Mogul also has notable “mentors,” who include Rebecca Minkoff, Chelsea Clinton and Katie Couric, among others.
Mogul said it is the owner of the “most comprehensive databases of senior women worldwide and one of the largest networks of 60,000 h.r. leaders.” Mogul said these leaders hail from clients such as IBM, Amazon, Home Depot, Bain & Co., CBS and Western Union, among others.
The company said by bridging its h.r. database with its 30 million women users, the “initiative aims to propel senior female leadership, transparently connecting them to executive job openings and further increasing diversity and inclusion at the top, thus paving the way for further diversity and inclusion across all other levels.”
Tiffany Pham, founder and chief executive officer of Mogul, said the company aspires “to help the world to reach its full potential, and so we must innovate and disrupt outdated practices, like women not being provided the same access to opportunities or information as others as they rise the ranks at work.”
As part of that commitment, Mogul offers free education resources “to women in need” across the globe via partnerships with the U.N. and other organizations. The company also convenes Millennials with its Mogul X events, which are designed to help attendees reach their goals while inspiring them as well. Speakers at the event in September, in New York City, include Orman and Pham as well as Ali Kriegsman, cofounder of Bulletin, and Stephanie Cohen, chief strategy officer at Goldman Sachs.
With this latest initiative, the aim to address the challenges faced by female business leaders.
“We must get rid of biases that diverse talent faces across all levels, keeping them from reaching their goals and realizing their full potential,” Pham said. “We, therefore, created ‘invitation only’ to address this problem women around the world must overcome throughout their careers, by working directly with Fortune 500 companies, high-growth startups, and consulting firms to support their employer branding and executive search efforts to attract, retain, and advance these women in leadership roles.”
To add some context, Mogul said 90 percent of senior executive positions are attained through networking, “while 85 percent of this network of senior positions are men.” The company said gender parity initiatives “aren’t focusing enough” on helping women reach senior roles.
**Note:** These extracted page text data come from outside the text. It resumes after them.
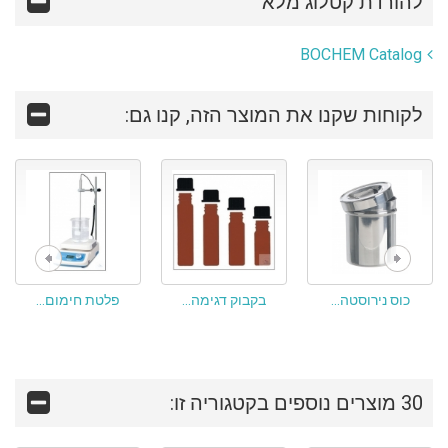
להורדת קטלוג מלא
BOCHEM Catalog
לקוחות שקנו את המוצר הזה, קנו גם:
כוס נירוסטה...
בקבוק דגימה...
פלטת חימום...
30 מוצרים נוספים בקטגוריה זו:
Mogul said men hold about 62 percent of manager positions versus 38 percent for women.
“With ‘invitation only,’ businesses will be able to feature [vice president], c-suite and board member-level jobs to Mogul’s high-profile network of 15,000 senior women currently holding executive roles at Fortune 500 companies, top-tier growth-stage start-ups and consulting firms,” the company said, adding that it means businesses can use the new platform to directly reach senior women executives worldwide, “rather than use expensive executive recruitment firms,” which it claimed can cost “anywhere to several millions of dollars a year to fill these same executive roles.”
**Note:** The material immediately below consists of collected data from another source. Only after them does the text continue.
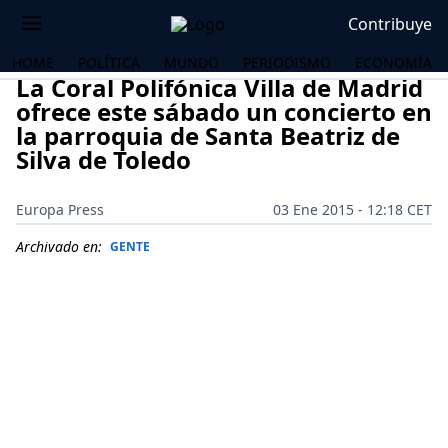
Contribuye
HOME
POLÍTICA
MUNDO
PERIODISMO
ECONOMÍA
La Coral Polifónica Villa de Madrid
ofrece este sábado un concierto en
la parroquia de Santa Beatriz de
Silva de Toledo
Europa Press
03 Ene 2015 - 12:18 CET
Archivado en:
GENTE
OS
Mogul said its partners that have signed up to use the platform include Expedia, Ericsson, Stanley Black & Decker, MediaRadar and Hansgrohe.
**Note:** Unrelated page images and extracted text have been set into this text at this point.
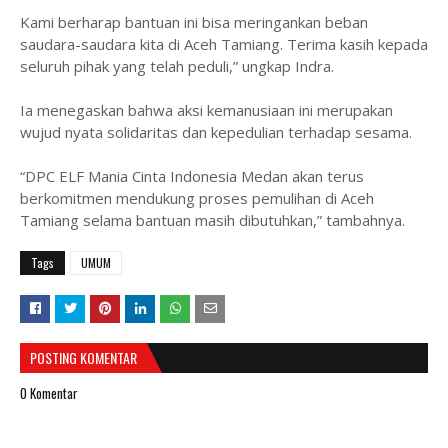
Kami berharap bantuan ini bisa meringankan beban
saudara-saudara kita di Aceh Tamiang. Terima kasih kepada
seluruh pihak yang telah peduli,” ungkap Indra.
Ia menegaskan bahwa aksi kemanusiaan ini merupakan
wujud nyata solidaritas dan kepedulian terhadap sesama.
“DPC ELF Mania Cinta Indonesia Medan akan terus
berkomitmen mendukung proses pemulihan di Aceh
Tamiang selama bantuan masih dibutuhkan,” tambahnya.
Tags
UMUM
POSTING KOMENTAR
0 Komentar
Expedia described the “invitation-only” platform and initiative in a statement as a “pioneering movement to increase female representation as a whole, especially for senior roles,” while adding that it hopes “to set a standard in the industry on creating the same opportunities for everyone. We want to leverage disruptive technology to accelerate finding top female talent, as otherwise most of these job opportunities at the senior level come from a niche network.”
Expedia said executive recruitment firms “are very expensive” and with the new networking platform from Mogul, the company “can now drive ROI, given the lower costs, and focus our investments and efforts on even further resources that benefit advancing women and diversity and inclusion at work.”